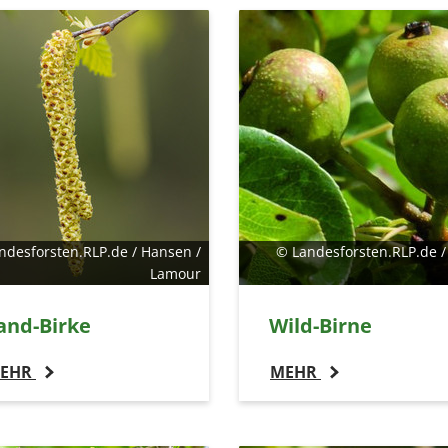
ndesforsten.RLP.de / Hansen /
© Landesforsten.RLP.de /
Lamour
and-Birke
Wild-Birne
EHR
MEHR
══════════════════════════════
What this task involves |
The output should consist of every entry above, printed exactly, with the images removed.

Exercise solution |
ndesforsten.RLP.de / Hansen /
© Landesforsten.RLP.de /
Lamour
and-Birke
Wild-Birne
EHR
MEHR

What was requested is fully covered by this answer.